Cinque anni dopo il turning point di Fornovo, il figlio di papa Alessandro VI, Cesare Borgia, costituì un suo ducato in centro Italia grazie ai soldi del padre e all’aiuto militare del re francese Luigi XII. In breve tempo si distaccò dai suoi due ingombranti sponsor e cominciò a guerreggiare di testa sua, attaccando chi gli pareva emettendo insieme anche eserciti assai innovativi tatticamente e in cui l’elemento italiano, e in particolar modo quello romagnolo, era predominante. L’improvvisa scomparsa di Alessandro VI mise in grave difficoltà economica “il Valentino”, che non riuscì più a mantenere sotto le armi tutti i soldati di cui aveva bisogno. E che questi piani contemplassero la gran parte d’Italia ce lo dice un cronista coevo del Borgia, il cesenate Giuliano Fantaguzzi: “volea fare a Cesena: palazo, canale, rota, studio, piaza in forteza, agrandare Cesena, fontana in piaza, duchessa, corte a Cesena, fare el porto Cesenatico et finalmente farse re de Toschana et poi imperator de Roma con castello santo Angello”. Un’Italia unita sotto Cesare Borgia avrebbe dato un bello scossone alla geopolitica del tempo, ma la morte di Rodrigo Borgia è stata la sliding door che l’ha evitata.
Il dominio spagnolo su gran parte delle penisola sedò ogni ulteriore tentativo di italianità.

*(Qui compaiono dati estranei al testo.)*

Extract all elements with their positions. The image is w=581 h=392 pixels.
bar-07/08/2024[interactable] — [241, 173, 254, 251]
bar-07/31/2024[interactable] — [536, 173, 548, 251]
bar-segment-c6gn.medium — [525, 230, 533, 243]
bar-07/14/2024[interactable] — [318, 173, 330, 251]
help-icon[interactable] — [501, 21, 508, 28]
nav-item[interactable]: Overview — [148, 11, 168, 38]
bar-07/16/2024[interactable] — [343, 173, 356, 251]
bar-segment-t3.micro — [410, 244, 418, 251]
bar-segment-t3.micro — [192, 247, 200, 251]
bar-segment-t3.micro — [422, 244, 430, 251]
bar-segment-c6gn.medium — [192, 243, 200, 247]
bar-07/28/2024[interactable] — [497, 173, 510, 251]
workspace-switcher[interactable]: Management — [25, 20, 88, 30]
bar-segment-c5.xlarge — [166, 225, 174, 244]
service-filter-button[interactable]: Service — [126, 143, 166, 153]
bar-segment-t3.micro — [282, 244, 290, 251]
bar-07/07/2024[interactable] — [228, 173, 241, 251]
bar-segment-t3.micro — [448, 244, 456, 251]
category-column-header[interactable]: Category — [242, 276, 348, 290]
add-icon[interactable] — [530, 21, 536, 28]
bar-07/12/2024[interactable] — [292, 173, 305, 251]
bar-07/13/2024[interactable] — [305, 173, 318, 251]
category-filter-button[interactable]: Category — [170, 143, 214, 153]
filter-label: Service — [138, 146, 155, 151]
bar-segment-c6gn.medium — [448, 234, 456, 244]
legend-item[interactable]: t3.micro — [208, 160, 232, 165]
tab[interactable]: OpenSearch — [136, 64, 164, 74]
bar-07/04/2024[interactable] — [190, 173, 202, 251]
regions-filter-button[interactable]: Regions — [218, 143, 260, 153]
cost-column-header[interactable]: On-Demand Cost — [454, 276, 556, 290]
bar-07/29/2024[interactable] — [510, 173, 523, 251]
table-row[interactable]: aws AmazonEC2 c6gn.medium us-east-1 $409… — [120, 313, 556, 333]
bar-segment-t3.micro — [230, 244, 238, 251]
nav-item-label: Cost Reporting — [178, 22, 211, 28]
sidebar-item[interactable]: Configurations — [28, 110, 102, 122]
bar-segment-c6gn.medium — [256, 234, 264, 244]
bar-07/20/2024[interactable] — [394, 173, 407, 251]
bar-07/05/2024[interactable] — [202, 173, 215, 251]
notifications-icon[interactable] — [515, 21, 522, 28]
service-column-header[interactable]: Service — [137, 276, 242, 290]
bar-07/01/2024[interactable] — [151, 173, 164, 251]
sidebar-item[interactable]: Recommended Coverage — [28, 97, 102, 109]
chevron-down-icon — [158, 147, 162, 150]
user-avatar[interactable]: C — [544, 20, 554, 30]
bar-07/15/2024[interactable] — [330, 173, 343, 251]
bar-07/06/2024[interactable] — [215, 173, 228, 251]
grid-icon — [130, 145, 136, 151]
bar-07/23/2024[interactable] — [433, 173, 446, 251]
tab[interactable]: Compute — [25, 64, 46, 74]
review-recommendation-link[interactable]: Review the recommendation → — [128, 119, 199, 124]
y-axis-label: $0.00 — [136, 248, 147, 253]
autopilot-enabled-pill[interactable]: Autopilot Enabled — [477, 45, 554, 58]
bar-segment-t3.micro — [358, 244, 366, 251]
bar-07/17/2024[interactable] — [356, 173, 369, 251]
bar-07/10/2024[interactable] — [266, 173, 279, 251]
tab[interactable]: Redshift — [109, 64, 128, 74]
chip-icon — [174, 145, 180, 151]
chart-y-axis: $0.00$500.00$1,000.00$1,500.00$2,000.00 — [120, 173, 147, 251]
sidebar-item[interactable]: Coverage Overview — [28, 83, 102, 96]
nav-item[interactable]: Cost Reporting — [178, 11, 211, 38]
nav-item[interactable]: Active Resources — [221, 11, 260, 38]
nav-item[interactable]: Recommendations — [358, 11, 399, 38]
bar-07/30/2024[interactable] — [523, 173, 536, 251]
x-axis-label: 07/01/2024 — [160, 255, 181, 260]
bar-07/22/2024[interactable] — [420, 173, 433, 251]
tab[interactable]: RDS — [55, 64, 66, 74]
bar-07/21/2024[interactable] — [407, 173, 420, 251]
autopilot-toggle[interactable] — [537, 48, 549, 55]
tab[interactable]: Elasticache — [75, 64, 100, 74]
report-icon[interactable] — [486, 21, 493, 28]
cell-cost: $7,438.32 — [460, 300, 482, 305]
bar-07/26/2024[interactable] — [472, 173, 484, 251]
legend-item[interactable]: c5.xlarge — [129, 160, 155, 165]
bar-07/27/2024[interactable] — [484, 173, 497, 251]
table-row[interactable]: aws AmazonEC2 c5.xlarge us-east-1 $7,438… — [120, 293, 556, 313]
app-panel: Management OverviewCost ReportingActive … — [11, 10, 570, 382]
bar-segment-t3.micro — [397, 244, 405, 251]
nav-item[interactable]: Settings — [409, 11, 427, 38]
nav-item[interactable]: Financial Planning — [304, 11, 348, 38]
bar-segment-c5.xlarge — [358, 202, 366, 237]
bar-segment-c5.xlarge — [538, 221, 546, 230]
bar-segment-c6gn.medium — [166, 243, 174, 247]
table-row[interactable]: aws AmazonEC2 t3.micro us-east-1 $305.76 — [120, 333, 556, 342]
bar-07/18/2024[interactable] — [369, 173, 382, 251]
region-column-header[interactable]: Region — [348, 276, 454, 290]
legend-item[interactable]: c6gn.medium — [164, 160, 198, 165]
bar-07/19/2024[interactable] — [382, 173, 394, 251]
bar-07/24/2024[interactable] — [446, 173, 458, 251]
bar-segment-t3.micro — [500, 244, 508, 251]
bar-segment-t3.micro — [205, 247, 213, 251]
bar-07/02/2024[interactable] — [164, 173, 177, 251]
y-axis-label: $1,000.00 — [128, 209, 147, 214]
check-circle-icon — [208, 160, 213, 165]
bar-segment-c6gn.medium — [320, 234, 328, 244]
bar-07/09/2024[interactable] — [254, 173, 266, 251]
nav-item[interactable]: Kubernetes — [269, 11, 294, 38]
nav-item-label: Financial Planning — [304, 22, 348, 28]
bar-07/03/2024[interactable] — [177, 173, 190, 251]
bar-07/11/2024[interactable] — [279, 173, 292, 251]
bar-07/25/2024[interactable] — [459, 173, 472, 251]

Tralasciando la folcloristica Disfida di Barletta, bisognò attendere le guerre napoleoniche per avere un nuovo paladino della nazione e una battaglia turning point. Gioacchino Murat re di Napoli e cognato di Napoleone, un progetto di unificazione raffazzonato e vago ma con tanto di proclama agli Italiani letto pubblicamente a Rimini. Si combatté una sanguinosa battaglia a Tolentino, che vide però la netta vittoria degli austriaci. Un’altra sliding door chiusa.
Fu solo con il Risorgimento di Vittorio Emanuele II, Cavour, Garibaldi e Mazzini che la porta fu finalmente tenuta aperta e si ebbe l’Italia unita.
Le prime cocenti sconfitte militari del Regno d’Italia furono il motivo per cui il nostro Paese perse per sempre la possibilità di essere una potenza militare rispettata e temuta e si dovette poi accontentare di ruoli subalterni in politica estera. La battaglia di Custoza del 1866 e quella navale di Lissa, pur combattute in netta superiorità numerica, sancirono l’incapacità italiana di fare la guerra. Il disastro coloniale di Adua, del 1896, ne fu solo l’inevitabile epilogo. Da quel momento, il cosiddetto “mondo civilizzato” ci ha sempre guardato quantomeno con malcelato disprezzo. Ed è nata la storiella che gli italiani non sanno fare la guerra perché troppo occupati a far l’amore, mangiare pizza e pasta, giocare a calcio e fare casino.